Ciudadana Cristina
No hay ciudadanía común cuando una elite está exenta de la obediencia a las leyes

Innumerables han sido los obstáculos que los españoles se han visto obligados a derribar desde que aquel eminente economista y jurisconsulto que fue Álvaro Flórez Estrada estampara en su proyecto de Constitución como artículo primero: “Ningún español será llamado vasallo. Todos serán llamados ciudadanos españoles”. No alcanzó esta proclama su lugar en la Constitución de Cádiz, pero quedó desde aquellos años de guerra por la independencia y de revolución por la libertad como la meta siempre pendiente de conquistar, un paso adelante y dos atrás y vuelta otra vez a empezar; larga y tortuosa historia en la que muchos ofrendaron sus vidas y muchos más, durante demasiado tiempo, vieron pateada su condición de ciudadanos, convertidos por la fuerza de las armas o de la religión en súbditos o vasallos.
Es la ciudadanía lo que marca a fuego nuestra pertenencia a una comunidad política de hombres y mujeres libres, y es por eso la condición de ciudadanos la que nos impone deberes y nos atribuye derechos sin los que no sería posible alcanzar la libertad y conservarla.
Y en este punto no hay excepción que valga: la vigencia de los derechos políticos que nos constituyen en miembros activos de una comunidad dependen en todo momento de la condición reconocida de ciudadanos, que es inseparable del imperio de la ley, igual para todos. No hay, no es posible que haya, ciudadanía común cuando una elite de privilegiados está exenta de la obediencia a las leyes.

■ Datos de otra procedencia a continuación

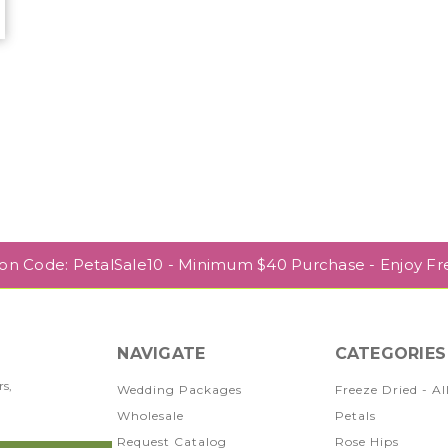
r
pon Code: PetalSale10 - Minimum $40 Purchase - Enjoy Fr
NAVIGATE
CATEGORIES
rs,
Wedding Packages
Freeze Dried - Al
Wholesale
Petals
Request Catalog
Rose Hips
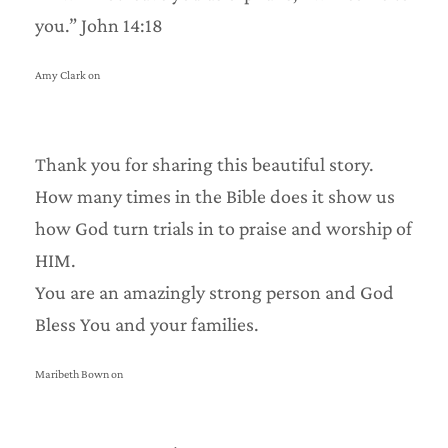
you.” John 14:18
Amy Clark on
Thank you for sharing this beautiful story.
How many times in the Bible does it show us
how God turn trials in to praise and worship of
HIM.
You are an amazingly strong person and God
Bless You and your families.
Maribeth Bown on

No hemos sido nosotros educados en esos valores, ciertamente: la ley —nos han enseñado— está para burlarla; sólo tienes que cuidarte de que no te pillen en el delito. Constituye una causa formidable del desastre moral en que nos ha sumergido la corrupción política que quienes más obligados estaban a cumplir la ley, por su significación simbólica o en razón de su representación política, hayan sido los más diestros y pertinaces a la hora de burlarse de ella: presidentes de comunidades autónomas, ministros, consejeros, diputados, alcaldes, concejales, cuyo primer timbre de gloria tendría que haber sido el ejercicio del poder cumpliendo y haciendo cumplir la ley, han acabado en el banquillo de los acusados.
Toca hoy a una infanta, que lo es por ser ciudadana de un Estado de derecho y por ese título, por el que tanta sangre se ha derramado en España, obligada al cumplimiento de la ley. Los jueces dirán lo que sea menester en relación con su presunto delito; mientras tanto, bienvenida sea a la comunidad de ciudadanos libres e iguales.